WORK ITEM
Return each entry exactly, so that nothing in the data differs from the original.

SUPPLIED DATA
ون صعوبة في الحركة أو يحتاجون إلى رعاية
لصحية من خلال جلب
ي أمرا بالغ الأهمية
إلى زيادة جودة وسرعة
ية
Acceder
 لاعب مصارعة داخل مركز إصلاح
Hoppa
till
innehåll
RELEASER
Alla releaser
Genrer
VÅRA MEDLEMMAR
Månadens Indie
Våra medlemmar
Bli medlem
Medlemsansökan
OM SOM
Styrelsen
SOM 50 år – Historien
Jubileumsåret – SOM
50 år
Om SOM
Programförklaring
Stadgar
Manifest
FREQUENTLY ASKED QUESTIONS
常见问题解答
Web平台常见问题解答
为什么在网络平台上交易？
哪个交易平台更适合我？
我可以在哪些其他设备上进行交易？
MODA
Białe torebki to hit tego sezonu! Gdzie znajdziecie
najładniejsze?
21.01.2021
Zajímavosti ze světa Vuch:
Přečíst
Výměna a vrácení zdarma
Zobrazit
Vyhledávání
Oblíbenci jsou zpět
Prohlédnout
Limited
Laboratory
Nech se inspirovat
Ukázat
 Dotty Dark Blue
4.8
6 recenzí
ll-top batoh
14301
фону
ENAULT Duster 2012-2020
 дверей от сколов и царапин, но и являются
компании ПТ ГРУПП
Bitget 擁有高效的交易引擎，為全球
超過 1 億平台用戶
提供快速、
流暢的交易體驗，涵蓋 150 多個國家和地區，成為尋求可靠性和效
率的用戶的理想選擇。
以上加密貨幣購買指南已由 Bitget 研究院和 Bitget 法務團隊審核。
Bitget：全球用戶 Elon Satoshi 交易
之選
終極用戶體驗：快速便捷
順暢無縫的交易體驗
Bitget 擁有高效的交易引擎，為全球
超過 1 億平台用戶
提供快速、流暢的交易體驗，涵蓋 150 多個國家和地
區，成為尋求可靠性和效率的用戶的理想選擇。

WRITTEN RESPONSE
ون صعوبة في الحركة أو يحتاجون إلى رعاية
لصحية من خلال جلب
ي أمرا بالغ الأهمية
إلى زيادة جودة وسرعة
ية
Acceder
 لاعب مصارعة داخل مركز إصلاح
Hoppa
till
innehåll
RELEASER
Alla releaser
Genrer
VÅRA MEDLEMMAR
Månadens Indie
Våra medlemmar
Bli medlem
Medlemsansökan
OM SOM
Styrelsen
SOM 50 år – Historien
Jubileumsåret – SOM
50 år
Om SOM
Programförklaring
Stadgar
Manifest
FREQUENTLY ASKED QUESTIONS
常见问题解答
Web平台常见问题解答
为什么在网络平台上交易？
哪个交易平台更适合我？
我可以在哪些其他设备上进行交易？
MODA
Białe torebki to hit tego sezonu! Gdzie znajdziecie
najładniejsze?
21.01.2021
Zajímavosti ze světa Vuch:
Přečíst
Výměna a vrácení zdarma
Zobrazit
Vyhledávání
Oblíbenci jsou zpět
Prohlédnout
Limited
Laboratory
Nech se inspirovat
Ukázat
 Dotty Dark Blue
4.8
6 recenzí
ll-top batoh
14301
фону
ENAULT Duster 2012-2020
 дверей от сколов и царапин, но и являются
компании ПТ ГРУПП
Bitget 擁有高效的交易引擎，為全球
超過 1 億平台用戶
提供快速、
流暢的交易體驗，涵蓋 150 多個國家和地區，成為尋求可靠性和效
率的用戶的理想選擇。
以上加密貨幣購買指南已由 Bitget 研究院和 Bitget 法務團隊審核。
Bitget：全球用戶 Elon Satoshi 交易
之選
終極用戶體驗：快速便捷
順暢無縫的交易體驗
Bitget 擁有高效的交易引擎，為全球
超過 1 億平台用戶
提供快速、流暢的交易體驗，涵蓋 150 多個國家和地
區，成為尋求可靠性和效率的用戶的理想選擇。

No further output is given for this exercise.